One important question the guide leaves unaddressed is who’s going to win. For what it’s worth, Sportsbet is offering $1.75 on the Liberals and $2 on Labor, which if nothing else makes clear that nobody thinks a Western Australian or even a Tasmanian scale landslide is on the cards. Beyond that we’re flying blind owing to the evaporation of state-level polling in recent times, particularly outside the two biggest states. The last published poll that I’m aware of was fully a year ago, by YouGov for The Advertiser, showing a very modest Liberal lead of 51-49. The closest thing to a more recent result was an Essential Research poll covering 443 respondents in October which credited Steven Marshall with a seemingly very healthy 61% approval rating, with only 27% disapproving.

Some acknowledgements are clearly due for the election guide, which leans heavily on a few particular sources. Naturally this includes the traditional news media outlets, notably The Advertiser and the ABC. However, even more valuable was the local online news publication InDaily, which I cannot praise enough: thanks to its efforts, the country’s fifth most populous state is the best served for coverage of state politics. Or to put the case more persuasively than I ever could myself: the Donald Trump-wannabe Liberal Senator Alex Antic reckons the site to be “fake news”. In addition to that, all my election guides draw heavily on the Political Chronicles feature in the Australian Journal of Politics and History, wherein local academics have provided learned summaries of contemporary events twice yearly for every Australian governmental jurisdiction since I-shudder-to-think-when. These have been dutifully compiled over the past term by Andrew Parkin, Rob Manwaring and Haydon Manning.

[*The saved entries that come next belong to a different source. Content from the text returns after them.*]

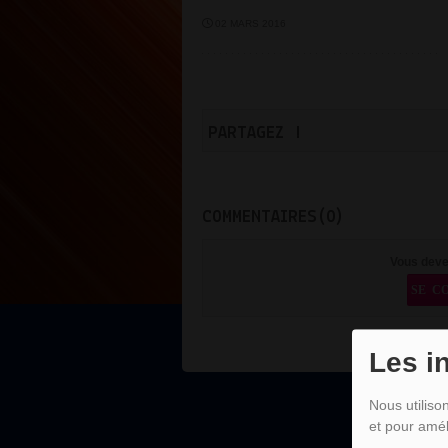
02 MARS 2016
PARTAGEZ !
COMMENTAIRES(0)
Vous deve
SE C
Les i
Nous utiliso
et pour amél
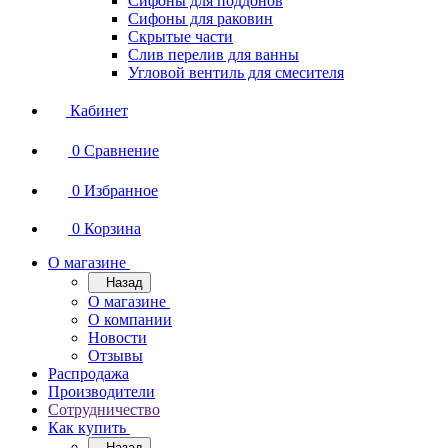
Сифоны для поддонов
Сифоны для раковин
Скрытые части
Слив перелив для ванны
Угловой вентиль для смесителя
Кабинет
0
Сравнение
0
Избранное
0
Корзина
О магазине
Назад
О магазине
О компании
Новости
Отзывы
Распродажа
Производители
Сотрудничество
Как купить
Назад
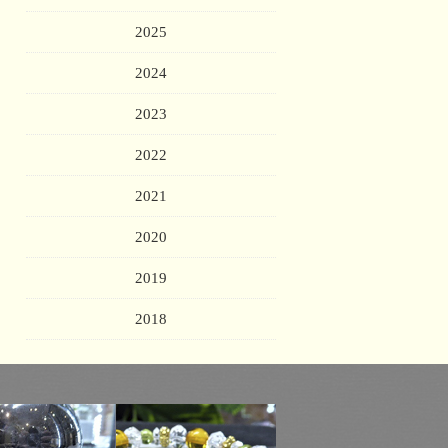
2025
2024
2023
2022
2021
2020
2019
2018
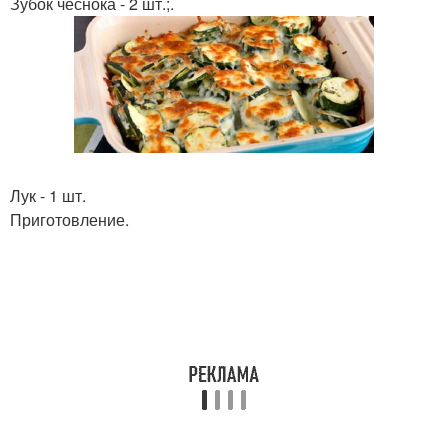
Зубок чеснока - 2 шт.;.
Лук - 1 шт.
Приготовление.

Finally, some observations worth noting about the rather lackadaisical attitude of the Marshall government towards updating its electoral legislation, and the impact they will have on voting and vote counting. It has been noted previously that the government has failed to legislate to deal with the problem that voters put into COVID-19 isolation after the deadline for postal vote application closes will not be able to vote. The Electoral Commission has cobbled together a fix whereby those thus affected will be able to collect ballot papers from COVID-19 test sites, which will be about the only places where they can legally go.

However, another pandemic-related issue remains unresolved: the fact that South Australia uniquely continues to treat pre-polls as declaration votes that must be lodged in signed envelopes, which precludes them being counted on election night. This means that only votes cast on the day will be counted on election night, which every indication suggests will be unprecedentedly few in number. As a result, it will only be possible to call the winner on the night if there is a particularly clear and decisive result. Even then, some may well point to late-count surprises after last weekend’s New South Wales by-elections as evidence that literally nothing can be taken for granted for as long as an actual majority of votes cast remain in their boxes.